The intra system prompt's user-message-structure table is updated to document
both children[i].diff and children[i].code, plus the change_form discriminator,
so the analyst knows how to read either form.

Mutator system prompt: softened the "Untried directions" rule. Previously
"prefer it over inventing a new direction from scratch" — a hard preference
that let speculative hints dominate archetype selection. Now framed as
candidates to weigh alongside the model's own ideas, with explicit licence
to skip any whose mechanism does not actually fit the parent's code.

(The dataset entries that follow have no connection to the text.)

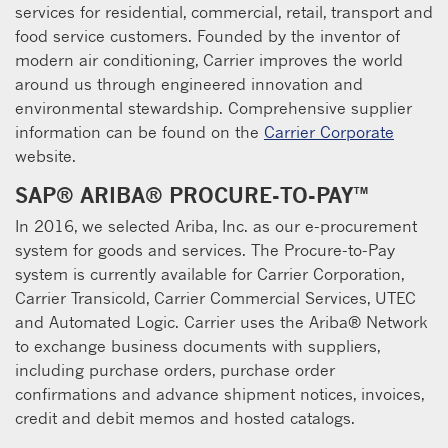
services for residential, commercial, retail, transport and
food service customers. Founded by the inventor of
modern air conditioning, Carrier improves the world
around us through engineered innovation and
environmental stewardship. Comprehensive supplier
information can be found on the
Carrier Corporate
website.
SAP® ARIBA® PROCURE-TO-PAY™
In 2016, we selected Ariba, Inc. as our e-procurement
system for goods and services. The Procure-to-Pay
system is currently available for Carrier Corporation,
Carrier Transicold, Carrier Commercial Services, UTEC
and Automated Logic. Carrier uses the Ariba® Network
to exchange business documents with suppliers,
including purchase orders, purchase order
confirmations and advance shipment notices, invoices,
credit and debit memos and hosted catalogs.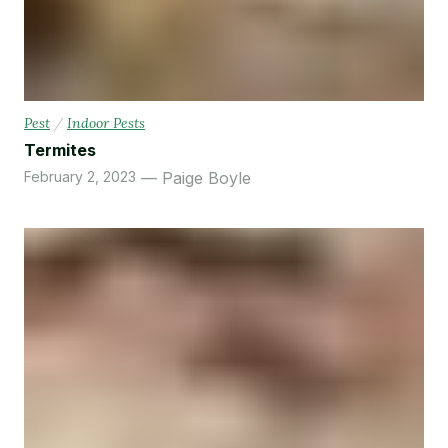
Pest
/
Indoor Pests
Termites
February 2, 2023
Paige Boyle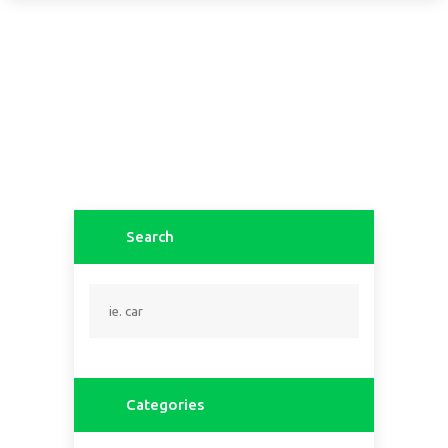
Search
Categories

Tests: 4 new payload-shape tests on IntraMemoryStage (diff for small mutation,
full-code for structural rewrite, full-code for invalid child, system prompt
documents change_form/diff/full_code), plus a new pin on the mutator prompt
wording.

Co-Authored-By: Claude Opus 4.7 (1M context) <noreply@anthropic.com>

* feat(prescriptive): MutationSuggestionStage + EvolutionaryStatistics wiring

Architectural split between descriptive (IntraMemoryStage) and prescriptive
(MutationSuggestionStage) memory: the intra stage now ONLY summarises lineage
history into a per-parent card; the new MutationSuggestionStage consumes
intra card + cross-population memory cards + ancestral momentum trail +
EvolutionaryStatistics population snapshot and emits structured
ProgramInsights into MutationContextStage's insights slot (same shape as the
legacy InsightsStage, so the mutator's PROGRAM INSIGHTS section renders
unchanged).

Key wiring (lineage_memory_pipeline.py):
* DescendantProgramIds → IntraMemoryStage.children_ids
* IntraMemoryStage → MutationSuggestionStage.intra_card
* MemoryContextStage → MutationSuggestionStage.memory_cards
* EvolutionaryStatisticsCollector → MutationSuggestionStage.evolutionary_statistics
* MutationSuggestionStage → MutationContextStage.insights
* IntraMemoryStage + MemoryContextStage → ConcatMemoryStage → MutationContextStage.memory

Both strong-LLM stages (Intra + Suggestion) gate on validator success and
(when enabled) archive acceptance, mirroring the legacy InsightsStage
skip-cascade so paid LLM tokens are never spent on a program that won't
enter the archive.

Other:
* Intra card delta-distribution + mean_delta now formatted using primary
  metric's decimals from metrics.yaml (was rendering raw 16-sig-fig floats).
* PopulationSnapshot.refresh: refetch programs in INCOMPLETE_STATES so
  QUEUED/RUNNING entries get up-to-date metrics on each snapshot.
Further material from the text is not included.